I was reading an historical novel and one of the most important developments was that they found a city with no walls in a northen part of the world. The protagonists find this incredible rare, since it means that the town is defenless from an invading army (which they use scores of mercenaries, which was kind of a bad idea), yet they find it allow the town to had greater health and capacity to grow as an economic center.
So I got wondering, since when or what forced towns and cities to go from walled to unwalled and was that a massive reform in nations or did this changes happened through the centuries one city at the time?
We can very broadly divide this up into periods.

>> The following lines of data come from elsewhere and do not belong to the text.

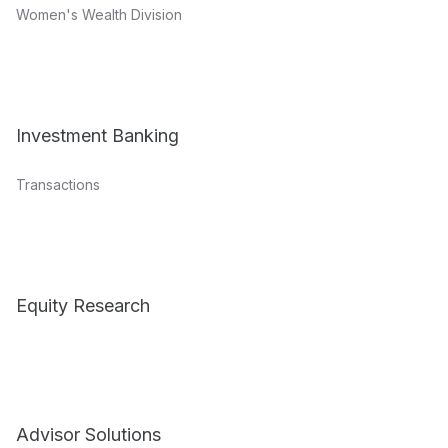
Women's Wealth Division
Investment Banking
Transactions
Equity Research
Advisor Solutions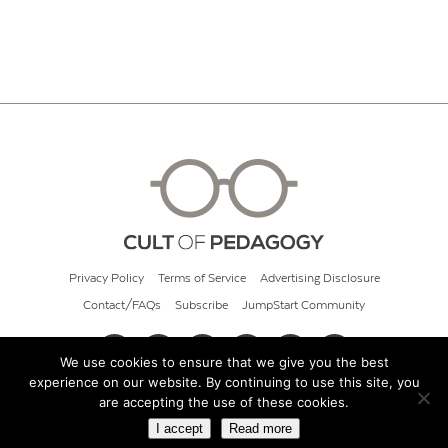
Privacy Policy
Terms of Service
Advertising Disclosure
Contact/FAQs
Subscribe
JumpStart Community
We use cookies to ensure that we give you the best
experience on our website. By continuing to use this site, you
© 2026 Cult of Pedagogy
are accepting the use of these cookies.
I accept
Read more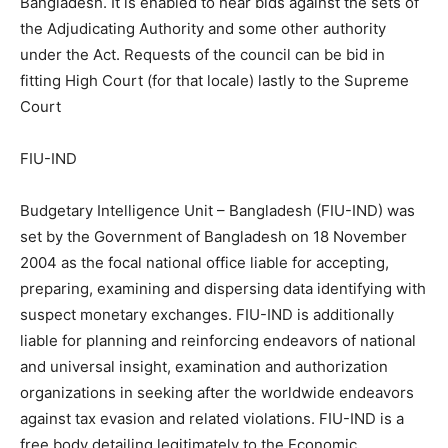
Bangladesh. It is enabled to hear bids against the sets of
the Adjudicating Authority and some other authority
under the Act. Requests of the council can be bid in
fitting High Court (for that locale) lastly to the Supreme
Court
FIU-IND
Budgetary Intelligence Unit – Bangladesh (FIU-IND) was
set by the Government of Bangladesh on 18 November
2004 as the focal national office liable for accepting,
preparing, examining and dispersing data identifying with
suspect monetary exchanges. FIU-IND is additionally
liable for planning and reinforcing endeavors of national
and universal insight, examination and authorization
organizations in seeking after the worldwide endeavors
against tax evasion and related violations. FIU-IND is a
free body detailing legitimately to the Economic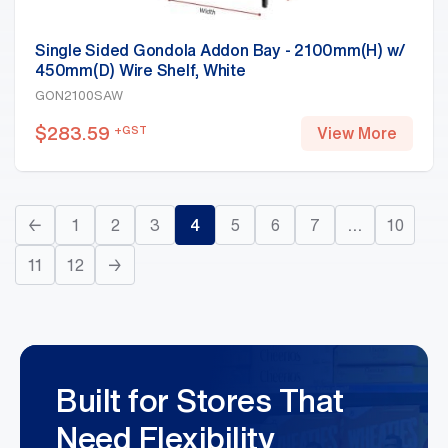
Single Sided Gondola Addon Bay - 2100mm(H) w/
450mm(D) Wire Shelf, White
GON2100SAW
$
283.59
+GST
View More
←
1
2
3
4
5
6
7
…
10
11
12
→
Built for Stores That
Need Flexibility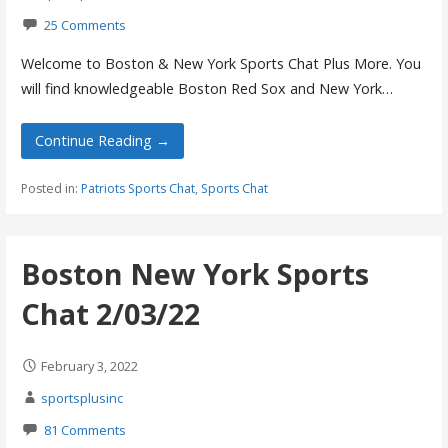
25 Comments
Welcome to Boston & New York Sports Chat Plus More. You
will find knowledgeable Boston Red Sox and New York…
Continue Reading →
Posted in:
Patriots Sports Chat
,
Sports Chat
Boston New York Sports
Chat 2/03/22
February 3, 2022
sportsplusinc
81 Comments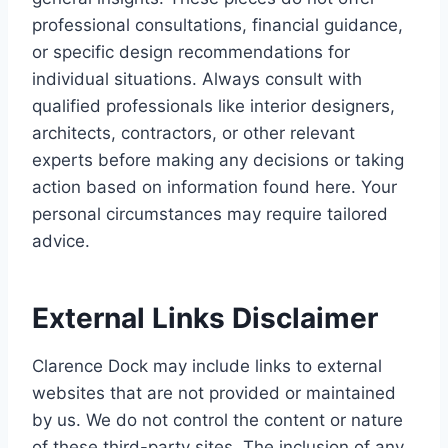
professional consultations, financial guidance,
or specific design recommendations for
individual situations. Always consult with
qualified professionals like interior designers,
architects, contractors, or other relevant
experts before making any decisions or taking
action based on information found here. Your
personal circumstances may require tailored
advice.
External Links Disclaimer
Clarence Dock may include links to external
websites that are not provided or maintained
by us. We do not control the content or nature
of these third-party sites. The inclusion of any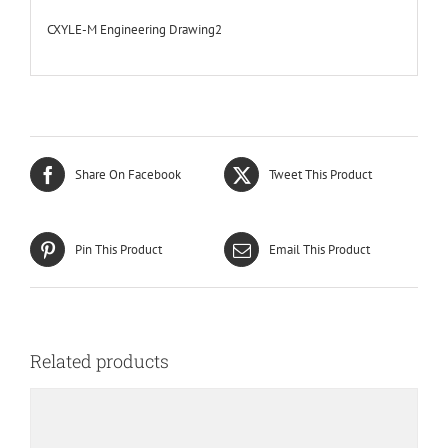
CXYLE-M Engineering Drawing2
Share On Facebook
Tweet This Product
Pin This Product
Email This Product
Related products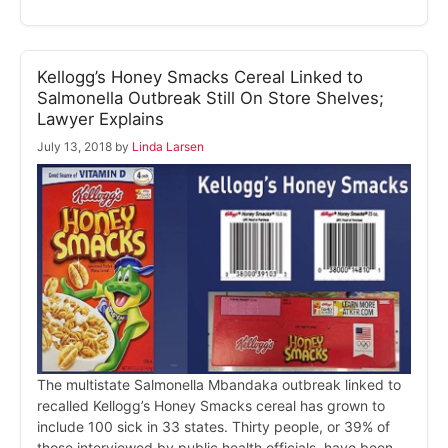
Kellogg’s Honey Smacks Cereal Linked to
Salmonella Outbreak Still On Store Shelves;
Lawyer Explains
July 13, 2018
by
Linda Larsen
The multistate Salmonella Mbandaka outbreak linked to
recalled Kellogg’s Honey Smacks cereal has grown to
include 100 sick in 33 states. Thirty people, or 39% of
those interviewed by public health officials, have been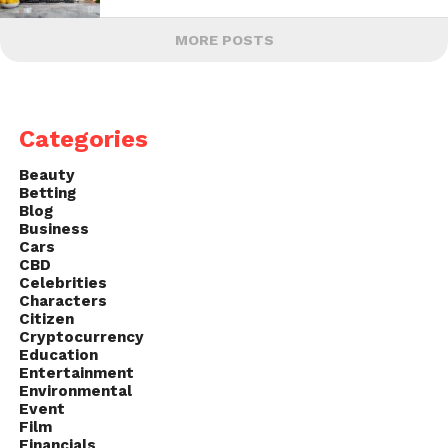
MORE POSTS
Categories
Beauty
Betting
Blog
Business
Cars
CBD
Celebrities
Characters
Citizen
Cryptocurrency
Education
Entertainment
Environmental
Event
Film
Financials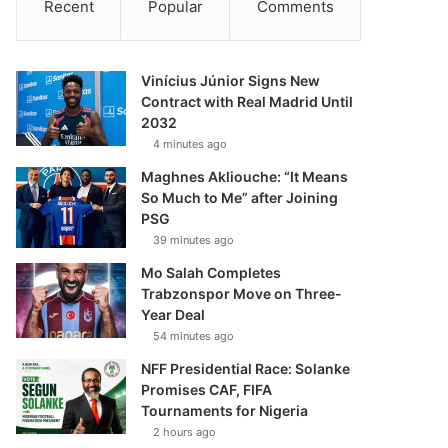
Recent
Popular
Comments
Vinícius Júnior Signs New
Contract with Real Madrid Until
2032
4 minutes ago
Maghnes Akliouche: “It Means
So Much to Me” after Joining
PSG
39 minutes ago
Mo Salah Completes
Trabzonspor Move on Three-
Year Deal
54 minutes ago
NFF Presidential Race: Solanke
Promises CAF, FIFA
Tournaments for Nigeria
2 hours ago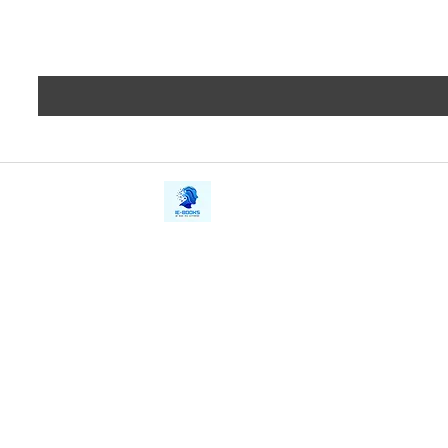
iE-Books
Privacy
388/21, First Lane, Walawwatta,
Terms a
Kendaliyaddapaluwa,
Copyrig
Ganemulla, Sri Lanka.
11020
Refund 
FAQs
Contact Us
Tel: +94712911029
Give Us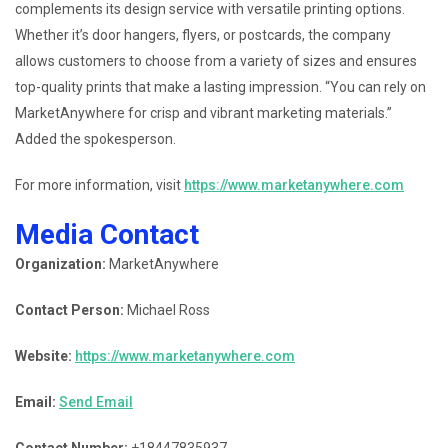
complements its design service with versatile printing options.
Whether it’s door hangers, flyers, or postcards, the company
allows customers to choose from a variety of sizes and ensures
top-quality prints that make a lasting impression. “You can rely on
MarketAnywhere for crisp and vibrant marketing materials.”
Added the spokesperson.
For more information, visit
https://www.marketanywhere.com
Media Contact
Organization:
MarketAnywhere
Contact Person:
Michael Ross
Website:
https://www.marketanywhere.com
Email:
Send Email
Contact Number:
+18447835937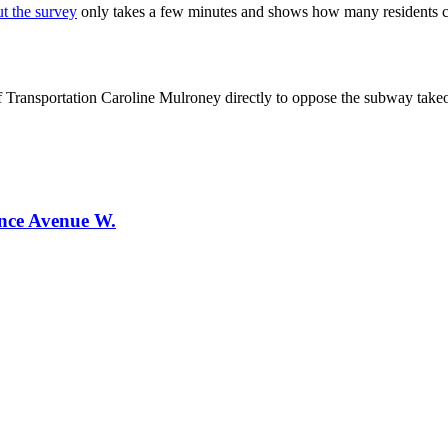
ut the survey
only takes a few minutes and shows how many residents ca
f Transportation Caroline Mulroney directly to oppose the subway take
ence Avenue W.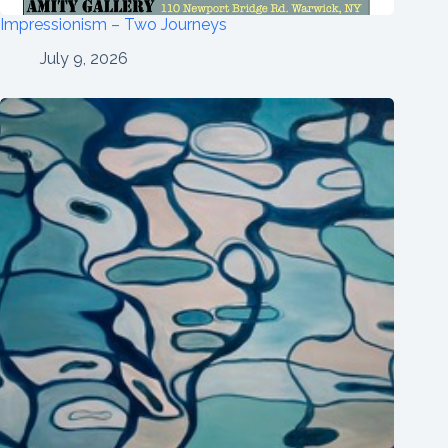
Impressionism – Two Journeys
July 9, 2026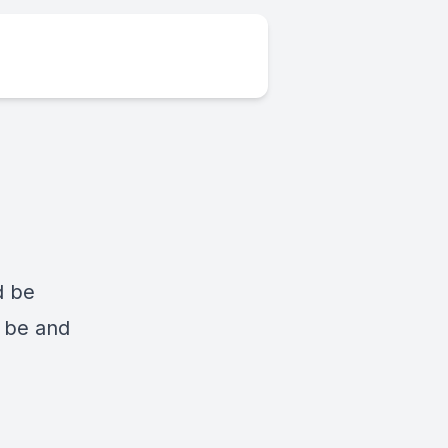
d be
d be and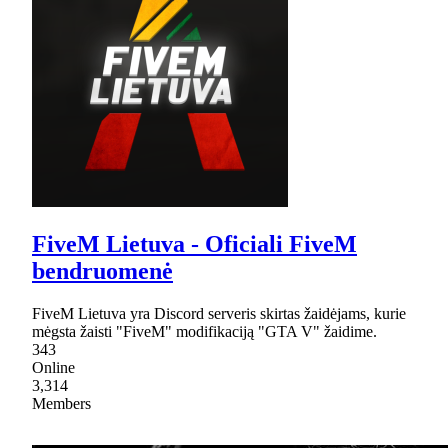
FiveM Lietuva - Oficiali FiveM
bendruomenė
FiveM Lietuva yra Discord serveris skirtas žaidėjams, kurie
mėgsta žaisti "FiveM" modifikaciją "GTA V" žaidime.
343
Online
3,314
Members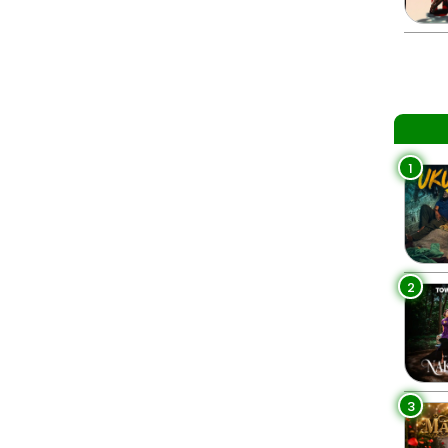
1
2
3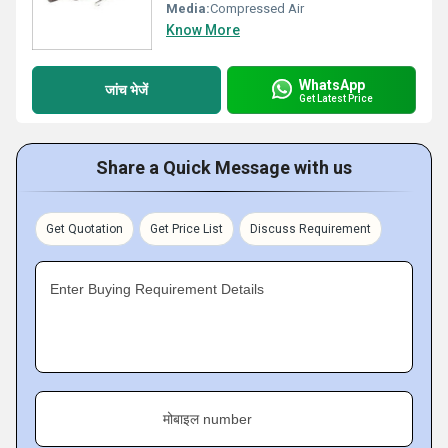
Media:
Compressed Air
Know More
WhatsApp
जांच भेजें
Get Latest Price
Share a Quick Message with us
Get Quotation
Get Price List
Discuss Requirement
Enter Buying Requirement Details
मोबाइल number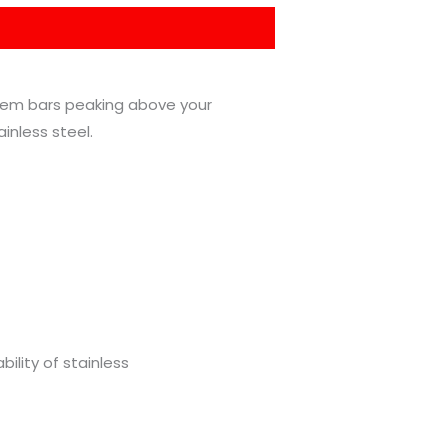
yhem bars peaking above your
inless steel.
ility of stainless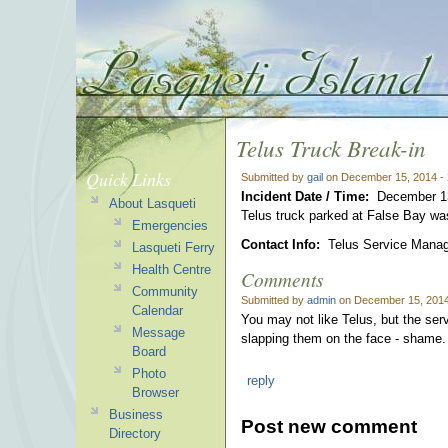
Telus Truck Break-in
Quick Links
Submitted by
gail
on December 15, 2014 -
Incident Date / Time:
December 1
About Lasqueti
Telus truck parked at False Bay was
Emergencies
Contact Info:
Telus Service Manage
Lasqueti Ferry
Health Centre
Comments
Community
Submitted by
admin
on December 15, 2014
Calendar
You may not like Telus, but the ser
Message
slapping them on the face - shame.
Board
Photo
reply
Browser
Business
Post new comment
Directory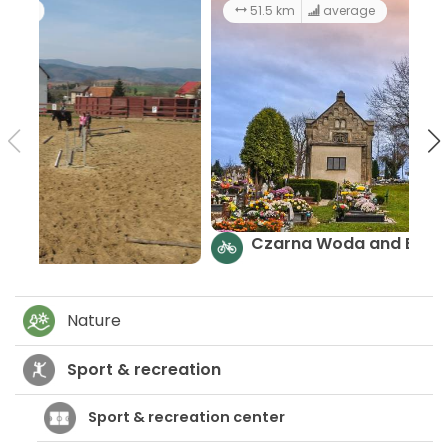
101 km
6:00 h
hard
Adrenalin Trail
Nature
Sport & recreation
Sport & recreation center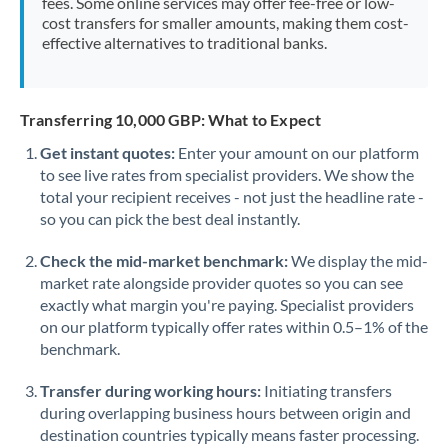
fees. Some online services may offer fee-free or low-
cost transfers for smaller amounts, making them cost-
effective alternatives to traditional banks.
Transferring 10,000 GBP: What to Expect
Get instant quotes:
Enter your amount on our platform
to see live rates from specialist providers. We show the
total your recipient receives - not just the headline rate -
so you can pick the best deal instantly.
Check the mid-market benchmark:
We display the mid-
market rate alongside provider quotes so you can see
exactly what margin you're paying. Specialist providers
on our platform typically offer rates within 0.5–1% of the
benchmark.
Transfer during working hours:
Initiating transfers
during overlapping business hours between origin and
destination countries typically means faster processing.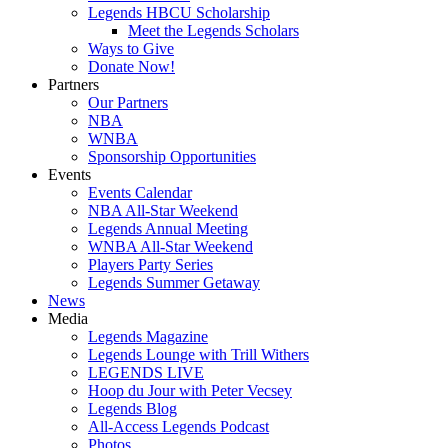
Legends HBCU Scholarship
Meet the Legends Scholars
Ways to Give
Donate Now!
Partners
Our Partners
NBA
WNBA
Sponsorship Opportunities
Events
Events Calendar
NBA All-Star Weekend
Legends Annual Meeting
WNBA All-Star Weekend
Players Party Series
Legends Summer Getaway
News
Media
Legends Magazine
Legends Lounge with Trill Withers
LEGENDS LIVE
Hoop du Jour with Peter Vecsey
Legends Blog
All-Access Legends Podcast
Photos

First, in the 14th c. , with the advent of gunpowder in Europe, there was inaccurate artillery. Destructive, but not always crucial. In the 15th c. gunpowder and cannon were improved and there was accurate artillery. In large part because this accurate artillery was used effectively in the Italian Wars, going into the 16th c., fortification got more complex- those medieval curtain walls were replaced by pointy bastions, tall keeps replaced by redoutes. Cities that tended to see armies attacking them, like Vienna , went from smooth walls to pointy ones. In the following century, fortifications would become even more elaborate, with points added to the points, bastions in front of bastions. The master of the science fortification at the end of the 17th c. was Louis XIV's general Vauban, whose forts are still found in France.
In the 18th c., there was some equality. The besieging army would start digging zig-zag trenches up towards the walls. If they were successful in getting reasonably close, the army could then set up artillery and , given time and ammunition, the fortifications would be breached. But the fort or walled city could often keep that from happening, either with sorties, artillery fire, or with the arrival of a relieving army.
After the mid 19th c. however artillery gained in range and accuracy. It was no longer necessary to get cannon pretty close, in order to breach a fortification. After the defeat of Napoleon and after Bismarck had played his "combinations" to gain territory and unify Germany there was also a pretty long period of stability and peace. Cities and commerce grew, and the walls got in the way of that- got in the way of expanding roads, transportation, neighborhoods. The big walls seems pointless. Vienna would convert its wall to a boulevard, the Ringstrasse, in 1865. Cities in Belgium, like Antwerp, would make similar changes around the same time. Though the picturesque fortified gates were sometimes left intact, earning the gratitude of many photographers and tourists.